LB, liposomal bupivacaine; PACU, postanesthesia care unit; RCT, randomized controlled trial; TAP, transversus abdominis plane; VAS, visual analogue scale.

We performed a systematic review of the literature to evaluate the evidence on novel long-acting local anesthetic formulations (Figure 1). To our surprise, we found that plastic surgeons lag far behind colleagues from other surgical specialties, with only 12% of the literature on nerve blocks with liposomal bupivacaine and 3% of literature on nerve blocks with dexamethasone-bupivacaine mixtures produced by plastic surgeons (Figure 2).

Figure 1.

Figure 1.

Systematic review flow chart in accordance with the preferred reporting items for systematic reviews and meta-analyses.

Figure 2.

Figure 2.

Proportions of available literature on (A) liposomal bupivacaine and (B) dexamethasone-bupivacaine mixtures when used within nerve blocks. Original articles investigating the clinical and analgesic efficacy of nerve blocks of the aforementioned formulations were included; reviews, case reports, and editorials were excluded.

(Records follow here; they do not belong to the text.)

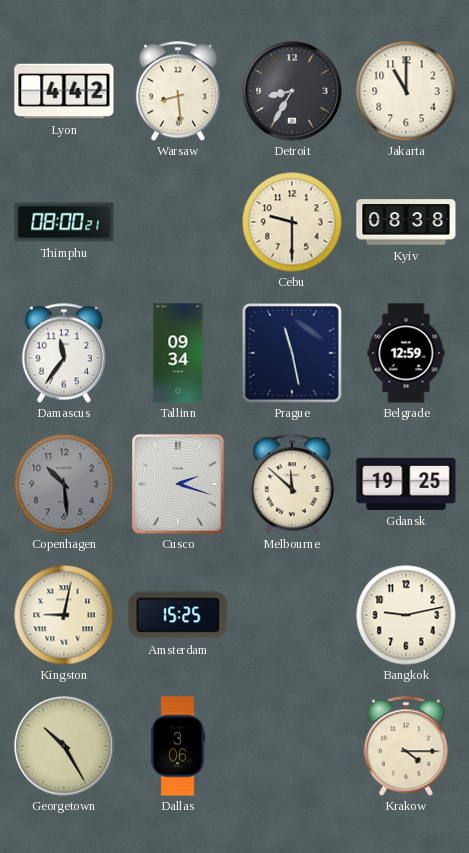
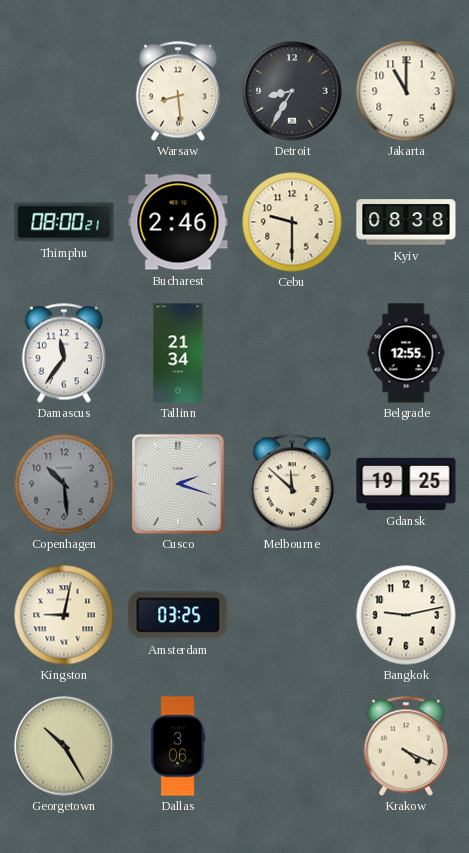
Lyon: 4:42 -> none
Bucharest: none -> 2:46
Tallinn: 09:34 -> 21:34
Prague: 11:28 -> none
Belgrade: 12:59 -> 12:55
Amsterdam: 15:25 -> 03:25
Krakow: 4:15 -> 4:19
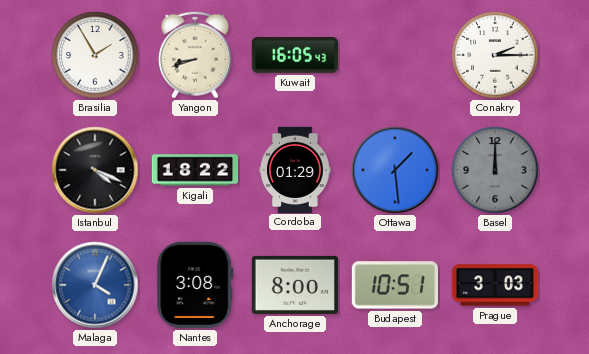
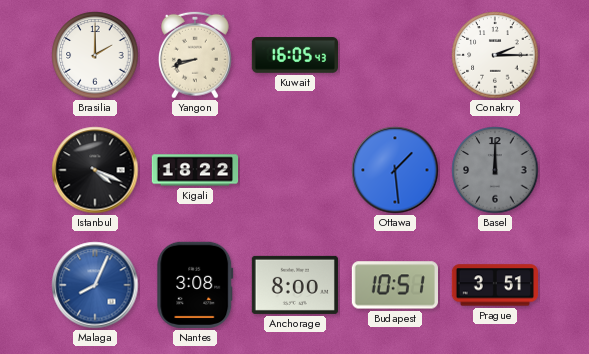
Brasilia: 1:55 -> 2:00
Cordoba: 01:29 -> none
Malaga: 4:04 -> 8:04
Prague: 3:03 -> 3:51
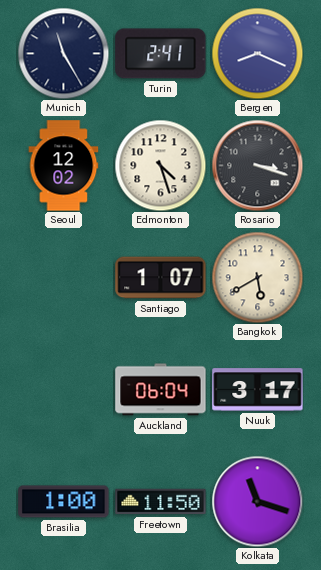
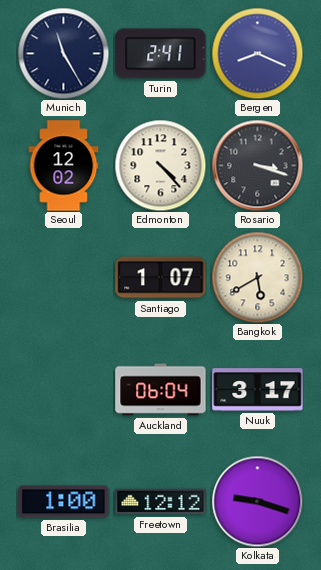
Edmonton: 4:27 -> 4:23
Freetown: 11:50 -> 12:12
Kolkata: 11:18 -> 9:18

Plastic surgeons remain well-positioned to investigate and report on evolving practices in nerve blocks, given our specialty's deep understanding of surgical and neurovascular anatomy. Evaluating and establishing cost effective longer-acting local anesthetic formulations will not only promise improved outcomes and recovery for our patients but also may contribute to our societal responsibility as plastic surgeons to help combat the opioid crisis. Well-designed prospective trials directly comparing clinical outcomes and economic profiles associated with dexamethasone-bupivacaine formulations vs liposomal bupivacaine directly are indicated, especially within plastic surgery. It is the authors’ wish that the present letter may thus serve as a catalyst on this front.

Disclosures

The authors declared no potential conflicts of interest with respect to the research, authorship, and publication of this article.

Funding

The authors received no financial support for the research, authorship, and publication of this article.